If you do not know what the outside of the Royal Courts of Justice on the Strand in London looks like, the picture above may help.  However, we expect that if you watch any UK television news, you will also see plenty of TV reporters do pieces to camera from outside the court.  This will particularly be the case around the date of this post because the case of CTB v. Twitter Inc. and Persons Unknown (Case No. HQ11X01814) is inevitably going to receive plenty of attention.  It has all the topical ingredients that media reporters could wish for: the case has been brought by a Premier League professional footballer (at present known merely as CTB); it references super-injunctions and involves the Llanelli glamour model, Imogen Thomas (plenty of scope for gratuitous library video footage).

However, whilst not denying these interesting elements, what we are interested in is the attempt to bring an action in the High Court in England (& Wales) against “Twitter, Inc. and Persons Unknown”.  Some of the background to the case is described in our previous post: Footballer CTB is suing Twitter.

It appears that as the claim form has yet to be served, its details have not yet been made public.

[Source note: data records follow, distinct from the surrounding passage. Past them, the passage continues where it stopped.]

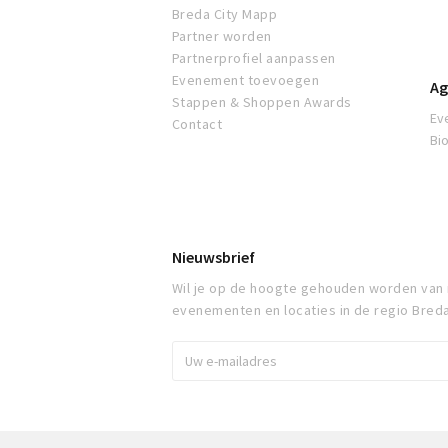
Breda City Mapp
Partner worden
Partnerprofiel aanpassen
Evenement toevoegen
Ag
Stappen & Shoppen Awards
Ev
Contact
Bi
Nieuwsbrief
Wil je op de hoogte gehouden worden van
evenementen en locaties in de regio Bred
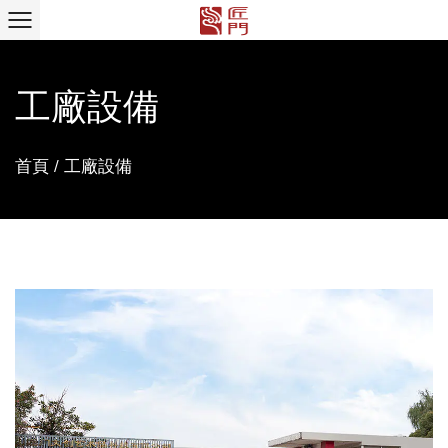
工廠設備
首頁
/
工廠設備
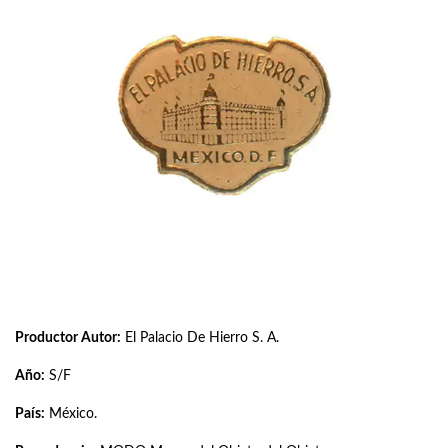
Productor Autor:
El Palacio De Hierro S. A.
Año:
S/F
País:
México.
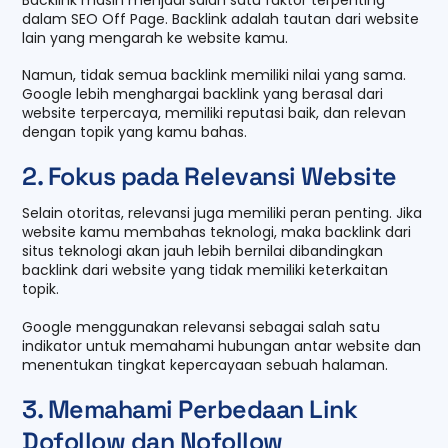
dalam SEO Off Page. Backlink adalah tautan dari website
lain yang mengarah ke website kamu.
Namun, tidak semua backlink memiliki nilai yang sama.
Google lebih menghargai backlink yang berasal dari
website terpercaya, memiliki reputasi baik, dan relevan
dengan topik yang kamu bahas.
2. Fokus pada Relevansi Website
Selain otoritas, relevansi juga memiliki peran penting. Jika
website kamu membahas teknologi, maka backlink dari
situs teknologi akan jauh lebih bernilai dibandingkan
backlink dari website yang tidak memiliki keterkaitan
topik.
Google menggunakan relevansi sebagai salah satu
indikator untuk memahami hubungan antar website dan
menentukan tingkat kepercayaan sebuah halaman.
3. Memahami Perbedaan Link
Dofollow dan Nofollow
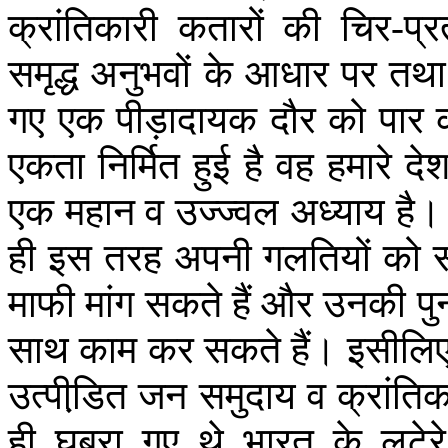
क्रांतिकारी
कतारों
की
चिर
-
प्र
समृद्ध
अनुभवों
के
आधार
पर
तथा
गए
एक
पीड़ादायक
दौर
को
पार
एकता
निर्मित
हुई
है
वह
हमारे
दे
एक
महान
व
उज्ज्वल
अध्याय
है।
ही
इस
तरह
अपनी
गलतियों
को
माफी
मांग
सकते
हैं
और
उनकी
पु
साथ
काम
कर
सकते
हैं।
इसीलि
उत्पीडि़त
जन
समुदाय
व
क्रांतिक
ही
घबरा
गए
थे
भारत
के
लुटेरे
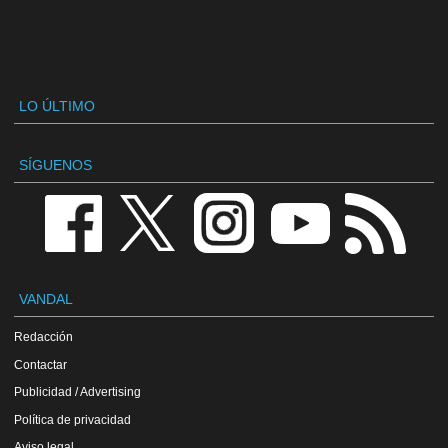
LO ÚLTIMO
SÍGUENOS
VANDAL
Redacción
Contactar
Publicidad / Advertising
Política de privacidad
Aviso legal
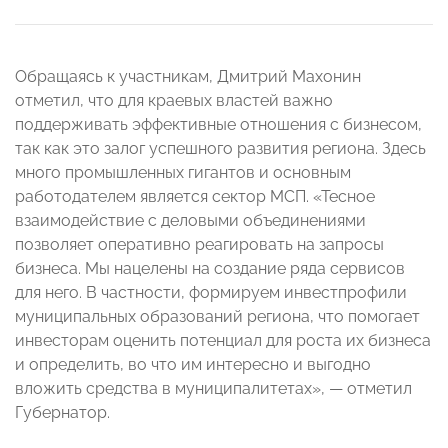
Обращаясь к участникам, Дмитрий Махонин
отметил, что для краевых властей важно
поддерживать эффективные отношения с бизнесом,
так как это залог успешного развития региона. Здесь
много промышленных гигантов и основным
работодателем является сектор МСП. «Тесное
взаимодействие с деловыми объединениями
позволяет оперативно реагировать на запросы
бизнеса. Мы нацелены на создание ряда сервисов
для него. В частности, формируем инвестпрофили
муниципальных образований региона, что помогает
инвесторам оценить потенциал для роста их бизнеса
и определить, во что им интересно и выгодно
вложить средства в муниципалитетах»,
— отметил
Губернатор.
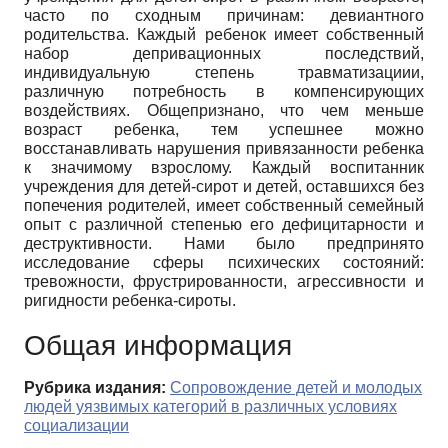
часто по сходным причинам: девиантного
родительства. Каждый ребенок имеет собственный
набор депривационных последствий,
индивидуальную степень травматизациии,
различную потребность в компенсирующих
воздействиях. Общепризнано, что чем меньше
возраст ребенка, тем успешнее можно
восстанавливать нарушения привязанности ребенка
к значимому взрослому. Каждый воспитанник
учреждения для детей-сирот и детей, оставшихся без
попечения родителей, имеет собственный семейный
опыт с различной степенью его дефицитарности и
деструктивности. Нами было предпринято
исследование сферы психических состояний:
тревожности, фрустрированности, агрессивности и
ригидности ребенка-сироты.
Общая информация
Рубрика издания:
Сопровождение детей и молодых
людей уязвимых категорий в различных условиях
социализации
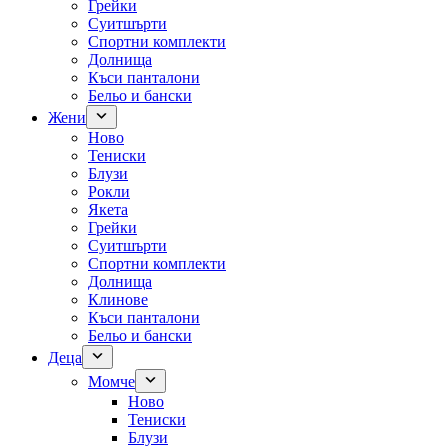
Грейки
Суитшърти
Спортни комплекти
Долнища
Къси панталони
Бельо и бански
Жени
Ново
Тениски
Блузи
Рокли
Якета
Грейки
Суитшърти
Спортни комплекти
Долнища
Клинове
Къси панталони
Бельо и бански
Деца
Момче
Ново
Тениски
Блузи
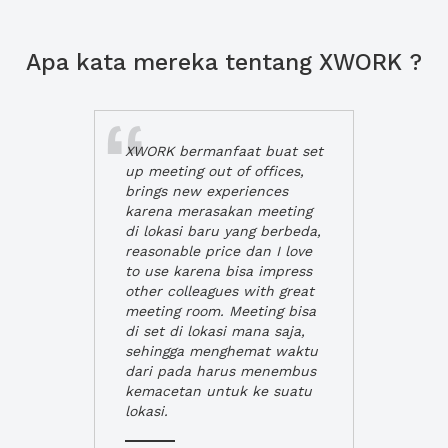
Apa kata mereka tentang XWORK ?
XWORK bermanfaat buat set
up meeting out of offices,
brings new experiences
karena merasakan meeting
di lokasi baru yang berbeda,
reasonable price dan I love
to use karena bisa impress
other colleagues with great
meeting room. Meeting bisa
di set di lokasi mana saja,
sehingga menghemat waktu
dari pada harus menembus
kemacetan untuk ke suatu
lokasi.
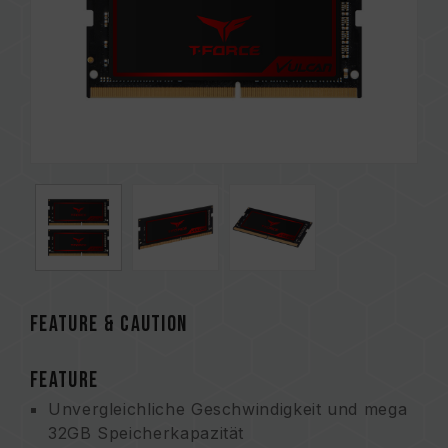
FEATURE & CAUTION
FEATURE
Unvergleichliche Geschwindigkeit und mega
32GB Speicherkapazität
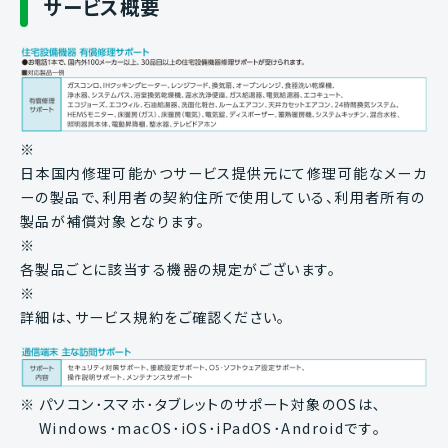
サービス概要
※
日本国内修理可能かつサービス提供元にて修理可能なメーカ
ーの製品で、利用者の契約住所で使用している、利用者所有の
製品が補償対象となります。
※
各製品ごとに該当する機器の規定がございます。
※
詳細は、サービス規約をご確認ください。
※
パソコン･スマホ･タブレットのサポート対象のOSは､
Windows･macOS･iOS･iPadOS･Androidです｡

There are a number of questions that arise from the case.  How can CTB bring a claim against “Persons Unknown”.  Given that these are likely to be anonymous Twitterers, CTB cannot serve upon them any statement of claim or injunction.  In circumstances such as these, CTB could seek to obtain a Norwich Pharmacal Order in respect of each of the unknown persons.  A Norwich Pharmacal Order requires a third party to disclose the information that would enable unknown persons to be identified for the purposes of civil proveedings.  However, this is not appropriate in these circumstances as the person with the relevant identity information, Twitter, is outside of the jurisdiction.

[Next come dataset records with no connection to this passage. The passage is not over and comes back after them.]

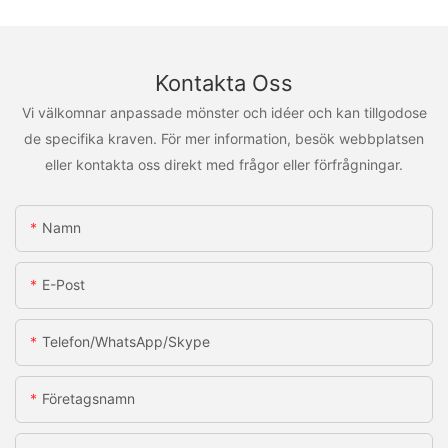
Kontakta Oss
Vi välkomnar anpassade mönster och idéer och kan tillgodose
de specifika kraven. För mer information, besök webbplatsen
eller kontakta oss direkt med frågor eller förfrågningar.
Namn
E-Post
Telefon/WhatsApp/Skype
Företagsnamn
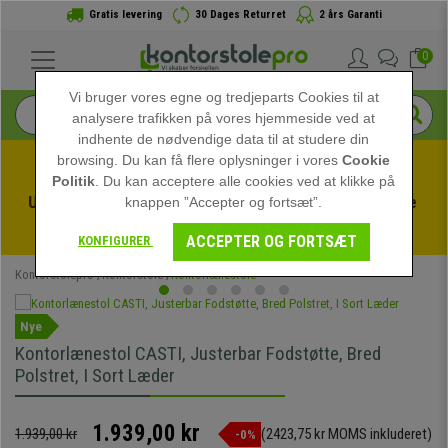
Gratis levering
30 Dages Returret
2 års Garanti
0
Vi bruger vores egne og tredjeparts Cookies til at
analysere trafikken på vores hjemmeside ved at
indhente de nødvendige data til at studere din
browsing. Du kan få flere oplysninger i vores
Cookie
Politik
. Du kan acceptere alle cookies ved at klikke på
Udnyt sommerudsalget hos kontorstolepro! Eksklusive 
knappen ”Accepter og fortsæt”.
rabatter i en begrænset periode - 
Se tilbuddet
 -
ACCEPTER OG FORTSÆT
KONFIGURER
Kontorstolepro
Kontorstole
Kontorlænestole
Nye
Kontorlænestol CASTI, Justerbar Fodstøtte, Bred
Polstret, I Sort Læder
1.939,00 kr
1.939,00 kr
(2423,75 kr MOMS inkluderet)
-0%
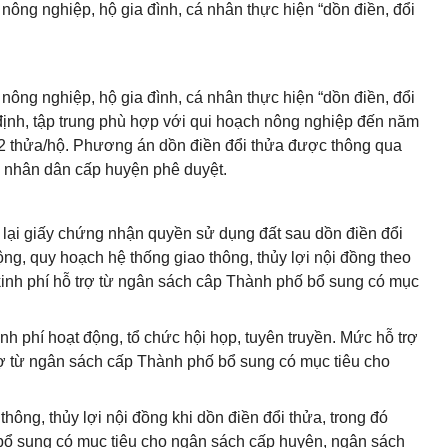
nông nghiệp, hộ gia đình, cá nhân thực hiện “dồn điền, đổi
 nông nghiệp, hộ gia đình, cá nhân
th
ực hiện “
dồ
n đi
ề
n, đ
ổ
i
nh, tập tr
u
ng phù hợp với qui hoạch nông nghiệp đến năm
02 thửa/hộ. Phương án dồn điền đổi thửa được thông qua
 nhân dân c
ấ
p huyện phê duyệt.
p lại giấy chứng nhận quy
ề
n sử dụng đất sau d
ồ
n điền đ
ổ
i
ộng, quy hoạch hệ th
ố
ng giao thông, thủy lợi nội đ
ồ
ng theo
nh phí hỗ trợ từ ngân sách câp Thành ph
ố
b
ổ
sung có mục
nh phí hoạt động, tổ chức hội họp, tuyên truy
ề
n. Mức hỗ trợ
rợ từ ngân sách cấp Thành phố bổ sung có mục tiêu cho
hông, thủy lợi nội đồng khi dồn điền đổi thửa, trong đó
ổ sung có mục tiêu cho ngân sách cấp huyện, ngân sách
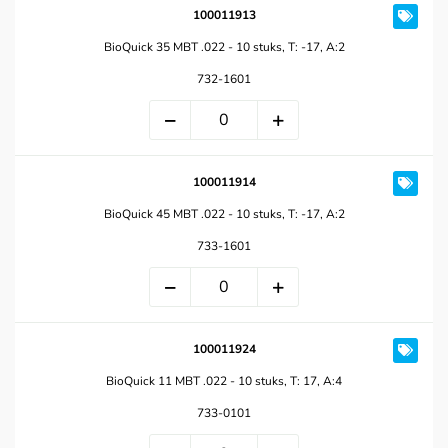
100011913
BioQuick 35 MBT .022 - 10 stuks, T: -17, A:2
732-1601
100011914
BioQuick 45 MBT .022 - 10 stuks, T: -17, A:2
733-1601
100011924
BioQuick 11 MBT .022 - 10 stuks, T: 17, A:4
733-0101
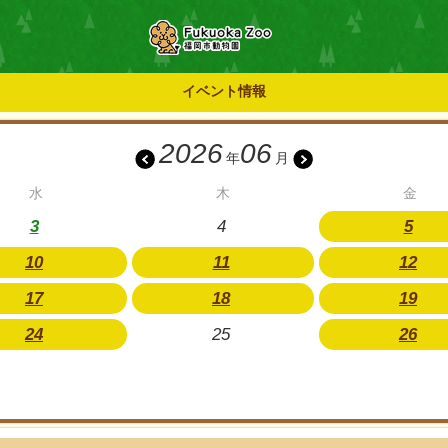
イベント情報
2026
06
年
月
水
木
金
3
4
5
10
11
12
17
18
19
24
25
26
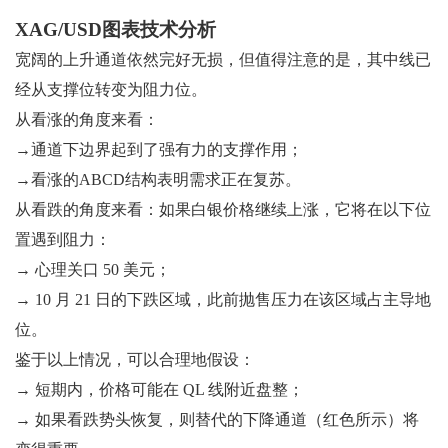
XAG/USD图表技术分析
宽阔的上升通道依然完好无损，但值得注意的是，其中线已
经从支撑位转变为阻力位。
从看涨的角度来看：
→通道下边界起到了强有力的支撑作用；
→看涨的ABCD结构表明需求正在复苏。
从看跌的角度来看：如果白银价格继续上涨，它将在以下位
置遇到阻力：
→ 心理关口 50 美元；
→ 10 月 21 日的下跌区域，此前抛售压力在该区域占主导地
位。
鉴于以上情况，可以合理地假设：
→ 短期内，价格可能在 QL 线附近盘整；
→ 如果看跌势头恢复，则替代的下降通道（红色所示）将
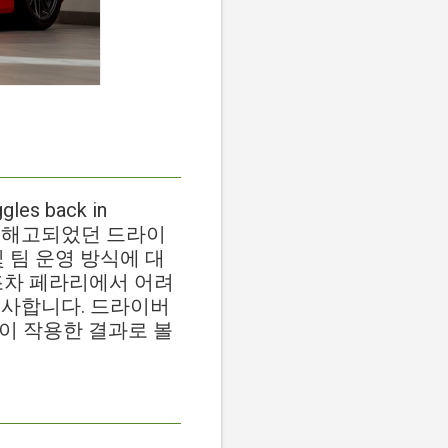
ggles back in
에서 해고되었던 드라이
 팀 운영 방식에 대
조차 페라리에서 어려
시사합니다. 드라이버
인이 작용한 결과로 볼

Fortunately for CTB, there is a procedure to enable him to seek the Court’s permission to serve the claim form and orders out of the jurisdiction (Section IV of Part 6 of the Civil Procedure Rules).  The method for service is likely to be one of the methods permitted by the Hague Convention of 1965 on the Service Abroad of Judicial and Extrajudicial Documents in Civil or Commercial Matters, to which the UK and the United States of America are members.  It remains to be seen that even if these steps are taken, and Twitter is successfully serviced with the statement of claim or any Norwich Pharmacal Orders, whether Twitter would take any notice of them and submit to the jurisdiction of the High Court.

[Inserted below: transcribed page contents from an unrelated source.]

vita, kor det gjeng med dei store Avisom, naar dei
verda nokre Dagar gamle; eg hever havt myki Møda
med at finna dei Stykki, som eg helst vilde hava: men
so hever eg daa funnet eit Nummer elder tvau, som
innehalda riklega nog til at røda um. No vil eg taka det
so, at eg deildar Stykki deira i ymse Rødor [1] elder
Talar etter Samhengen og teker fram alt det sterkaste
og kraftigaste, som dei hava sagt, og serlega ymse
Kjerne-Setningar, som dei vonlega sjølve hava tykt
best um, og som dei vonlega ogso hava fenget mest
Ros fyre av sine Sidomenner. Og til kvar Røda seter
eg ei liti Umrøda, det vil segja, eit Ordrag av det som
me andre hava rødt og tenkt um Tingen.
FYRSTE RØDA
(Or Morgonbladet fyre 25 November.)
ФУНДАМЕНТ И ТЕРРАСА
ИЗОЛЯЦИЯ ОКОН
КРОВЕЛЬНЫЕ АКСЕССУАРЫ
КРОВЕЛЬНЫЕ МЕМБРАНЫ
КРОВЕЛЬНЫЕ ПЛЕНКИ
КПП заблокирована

The next question concerns the nature of the statement of claim.  We speculate that it must be an application to commit to prison the persons, including Twitter, for aiding and abetting the breach of the original injunction against The Sun (NGN Limited) and Imogen Thomas (and thus being themselves in contempt of court).  Rather than prison, the disobedient parties can be subject to an unlimited fine and the court can order any act to be done at their expense. Until the claim form is in the public domain, we cannot be sure.  We are not aware at this point of any ISPs or social media platforms being the subject of this type of application, so we cannot say whether the High Court would be persuaded by the so-called “mere conduit” defence that Twitter could raise.  Strictly, this defence arises under the Electronic Commerce (EC Directive) Regulations 2002 (Regulation 17), enabling service providers of an information society service to evade liability for the content of information passing through their networks over which they have no control. Whilst the terms of the regulation give service providers a defence so that they “shall not be liable for damages or for any other pecuniary remedy or for any criminal sanction”, we believe this has not been raised as a defence in contempt of court proceedings.